Yesterday i created a small 3 node cluster that is 5.1. I wanted to start testing a few things. Among those thing was to use the s3-repository plugin to access my S3 snapshot from my in production 2.4 cluster. Yesterday when I reached that point I only had the time to list all snapshot which worked fine.
Last night curator came through and delete snapshot from 1 year ago 2015122
This morning, I tried to list the snapshot again because I wanted to go ahead and do a restore. Listing the snapshot now fails.
{
"error" : {
"root_cause" : [
{
"type" : "snapshot_missing_exception",
"reason" : "[prod-backup:curator-20151222054502/curator-20151222054502] is missing"
}
],
"type" : "snapshot_exception",
"reason" : "[prod-backup:curator-20151222054502/curator-20151222054502] Snapshot could not be read",
"caused_by" : {
"type" : "snapshot_missing_exception",
"reason" : "[prod-backup:curator-20151222054502/curator-20151222054502] is missing",
"caused_by" : {
"type" : "no_such_file_exception",
"reason" : "Blob object [snap-curator-20151222054502.dat] not found: The specified key does not exist. (Service: Amazon S3; Status Code: 404; Error Code: NoSuchKey; Request ID: 4AC6D60C40E0CED1)"
}
}
},
"status" : 500
}
This is an issue with having both a 2.x and 5.x cluster connected to the same repository and deleting a snapshot in the repository. In 5.x, we upgraded our file formats to use a generational format (you will notice in your S3 repository blob's by the name index-N where N is an incrementing number). The side effect of this is, when you delete a snapshot in 2.x, it will only update the index file, not the latest index-N file which 5.x understands, so according to your 5.x cluster, it still believes the snapshot is there (because the snapshot still exists in the index-N file), then when it goes to look for the data for that snapshot, it doesn't find it, because the 2.x cluster's delete operation wiped out that snapshot's data from the repository.

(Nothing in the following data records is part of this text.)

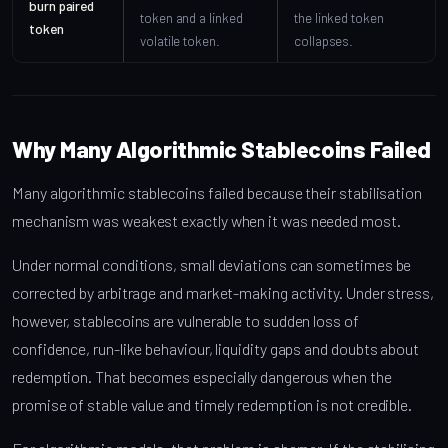
burn paired
token and a linked
the linked token
token
volatile token.
collapses.
Why Many Algorithmic Stablecoins Failed
Many algorithmic stablecoins failed because their stabilisation
mechanism was weakest exactly when it was needed most.
Under normal conditions, small deviations can sometimes be
corrected by arbitrage and market-making activity. Under stress,
however, stablecoins are vulnerable to sudden loss of
confidence, run-like behaviour, liquidity gaps and doubts about
redemption. That becomes especially dangerous when the
promise of stable value and timely redemption is not credible.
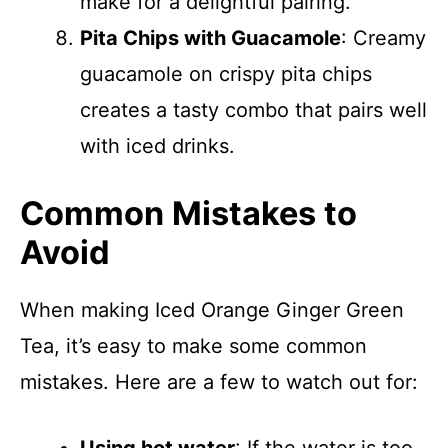
make for a delightful pairing.
Pita Chips with Guacamole
: Creamy
guacamole on crispy pita chips
creates a tasty combo that pairs well
with iced drinks.
Common Mistakes to
Avoid
When making Iced Orange Ginger Green
Tea, it’s easy to make some common
mistakes. Here are a few to watch out for:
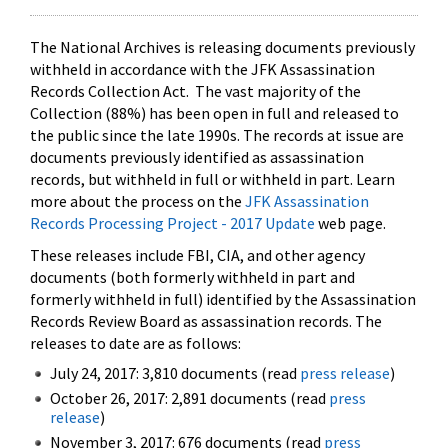
The National Archives is releasing documents previously
withheld in accordance with the JFK Assassination
Records Collection Act. The vast majority of the
Collection (88%) has been open in full and released to
the public since the late 1990s. The records at issue are
documents previously identified as assassination
records, but withheld in full or withheld in part. Learn
more about the process on the
JFK Assassination
Records Processing Project - 2017 Update
web page.
These releases include FBI, CIA, and other agency
documents (both formerly withheld in part and
formerly withheld in full) identified by the Assassination
Records Review Board as assassination records. The
releases to date are as follows:
July 24, 2017: 3,810 documents (read
press release
)
October 26, 2017: 2,891 documents (read
press
release
)
November 3, 2017: 676 documents (read
press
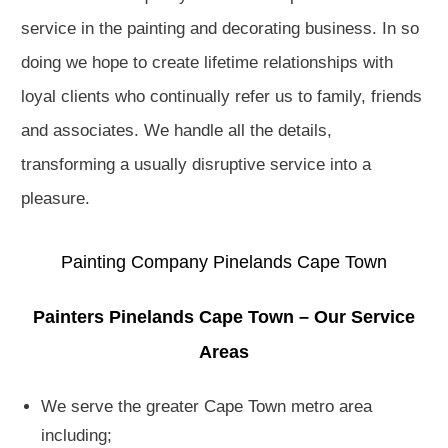
service in the painting and decorating business. In so
doing we hope to create lifetime relationships with
loyal clients who continually refer us to family, friends
and associates. We handle all the details,
transforming a usually disruptive service into a
pleasure.
Painting Company Pinelands Cape Town
Painters Pinelands Cape Town – Our Service
Areas
We serve the greater Cape Town metro area
including;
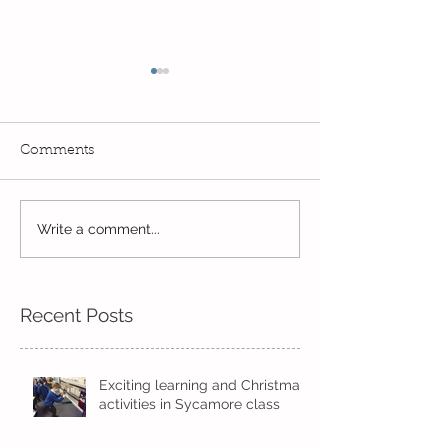
Comments
Read, Read, Rea
Write a comment...
Eco Logo Competition
Designs
Recent Posts
Exciting learning and Christmas
activities in Sycamore class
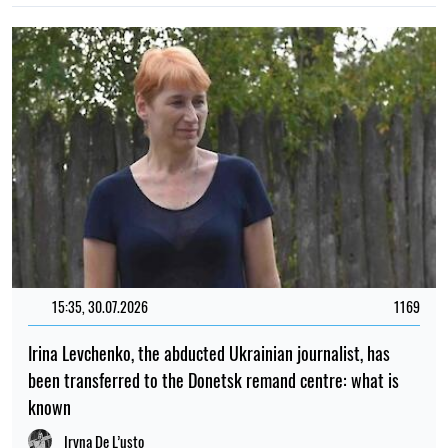
15:35, 30.07.2026
1169
Irina Levchenko, the abducted Ukrainian journalist, has
been transferred to the Donetsk remand centre: what is
known
Iryna De L’usto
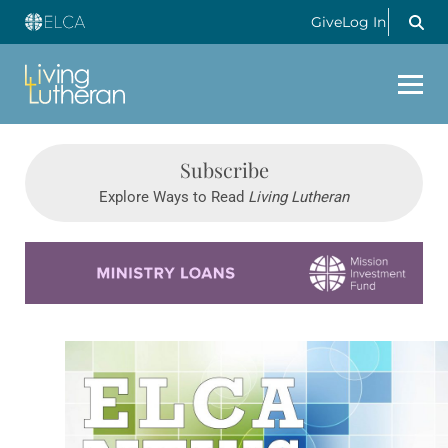
Give
Log In
Subscribe
Explore Ways to Read
Living Lutheran
Learn more about this offer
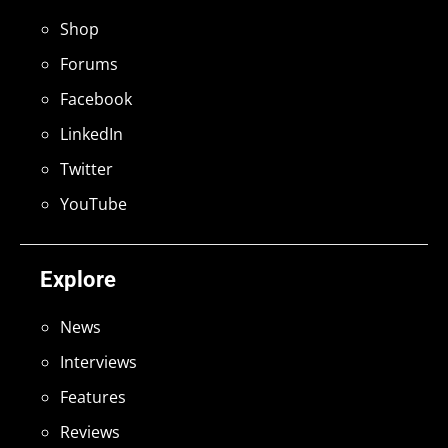
Shop
Forums
Facebook
LinkedIn
Twitter
YouTube
Explore
News
Interviews
Features
Reviews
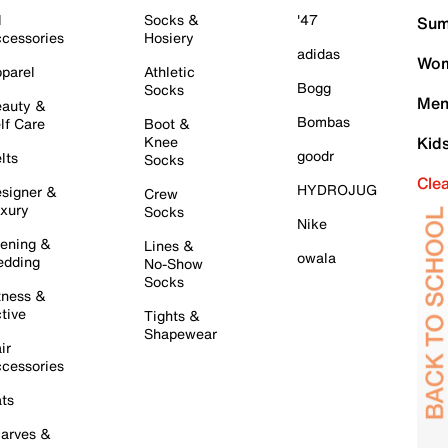
l
Socks &
'47
Sum
cessories
Hosiery
adidas
Wom
parel
Athletic
Bogg
Socks
Men
auty &
Bombas
lf Care
Boot &
Knee
Kid
goodr
lts
Socks
Cle
HYDROJUG
signer &
Crew
xury
Socks
Nike
ening &
Lines &
owala
dding
No-Show
Socks
tness &
tive
Tights &
Shapewear
ir
cessories
ts
arves &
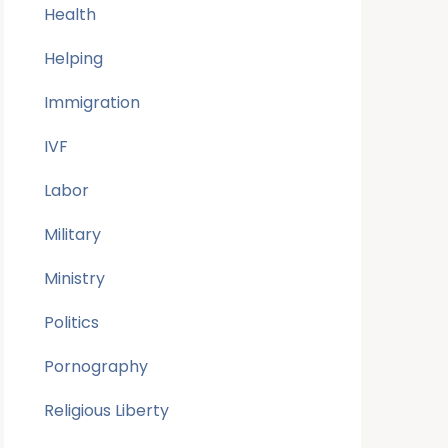
Health
Helping
Immigration
IVF
Labor
Military
Ministry
Politics
Pornography
Religious Liberty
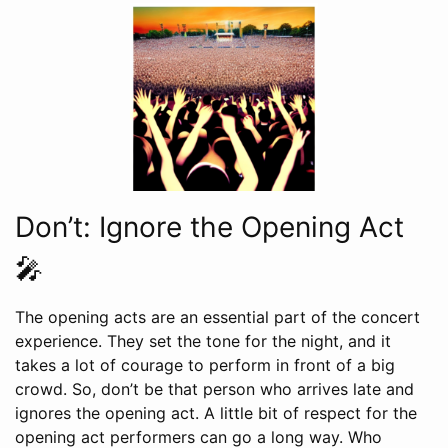
Don’t: Ignore the Opening Act
🎤
The opening acts are an essential part of the concert
experience. They set the tone for the night, and it
takes a lot of courage to perform in front of a big
crowd. So, don’t be that person who arrives late and
ignores the opening act. A little bit of respect for the
opening act performers can go a long way. Who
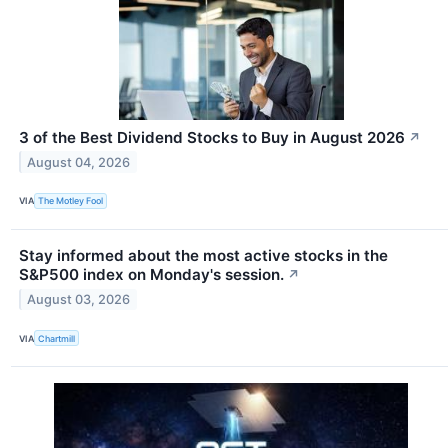
3 of the Best Dividend Stocks to Buy in August 2026
↗
August 04, 2026
VIA
The Motley Fool
Stay informed about the most active stocks in the
S&P500 index on Monday's session.
↗
August 03, 2026
VIA
Chartmill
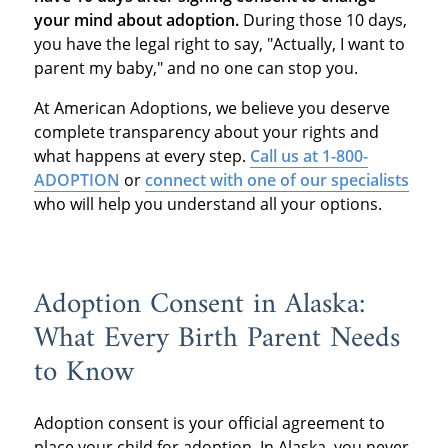
your mind about adoption.
During those 10 days,
you have the legal right to say, "Actually, I want to
parent my baby," and no one can stop you.
At American Adoptions, we believe you deserve
complete transparency about your rights and
what happens at every step.
Call us at 1-800-
ADOPTION
or
connect with one of our specialists
who will help you understand all your options.
Adoption Consent in Alaska:
What Every Birth Parent Needs
to Know
Adoption consent is your official agreement to
place your child for adoption. In Alaska, you never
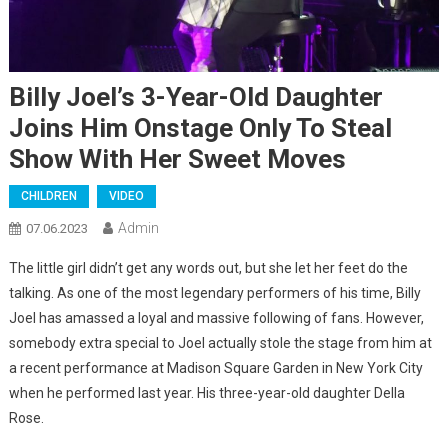
Billy Joel’s 3-Year-Old Daughter
Joins Him Onstage Only To Steal
Show With Her Sweet Moves
CHILDREN
VIDEO
Admin
07.06.2023
The little girl didn’t get any words out, but she let her feet do the
talking. As one of the most legendary performers of his time, Billy
Joel has amassed a loyal and massive following of fans. However,
somebody extra special to Joel actually stole the stage from him at
a recent performance at Madison Square Garden in New York City
when he performed last year. His three-year-old daughter Della
Rose.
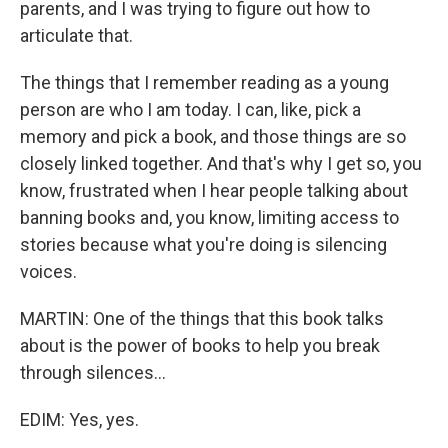
parents, and I was trying to figure out how to
articulate that.
The things that I remember reading as a young
person are who I am today. I can, like, pick a
memory and pick a book, and those things are so
closely linked together. And that's why I get so, you
know, frustrated when I hear people talking about
banning books and, you know, limiting access to
stories because what you're doing is silencing
voices.
MARTIN: One of the things that this book talks
about is the power of books to help you break
through silences...
EDIM: Yes, yes.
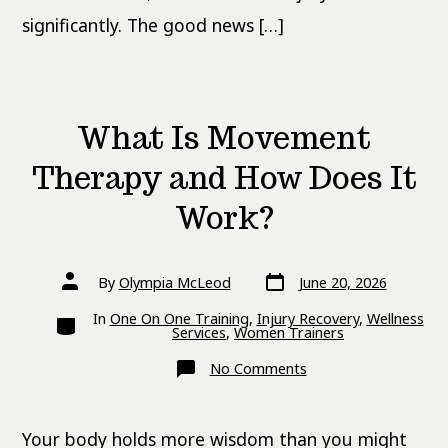
significantly. The good news […]
What Is Movement
Therapy and How Does It
Work?
Post
Post
By
Olympia McLeod
June 20, 2026
date
author
Categories
In
One On One Training
,
Injury Recovery
,
Wellness
Services
,
Women Trainers
on
No Comments
What
Is
Movement
Therapy
Your body holds more wisdom than you might
and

What we advise is that when you have two clusters of different versions pointing to the same repository, only write to the repository from the higher version number. The lower versioned cluster can still access the repository but should do so in a read-only fashion. Alternatively, in your setup where 2.x is your production cluster, you can create a 5.x cluster pointing to the same repository, but then you cannot execute snapshot deletions safely.
Also, note that once you are finished experimenting with the 5.x cluster, you should delete all index-N blob (but not the index blob) in your S3 repository. That way, the next time you connect a 5.x cluster to it (presumably to upgrade your ES cluster), then it will generate new index-N blobs from the current index file of 2.x, so it will retrieve all the latest snapshot data from 2.x. Right now, any snapshot writes from the 2.x cluster will not be seen by the 5.x cluster.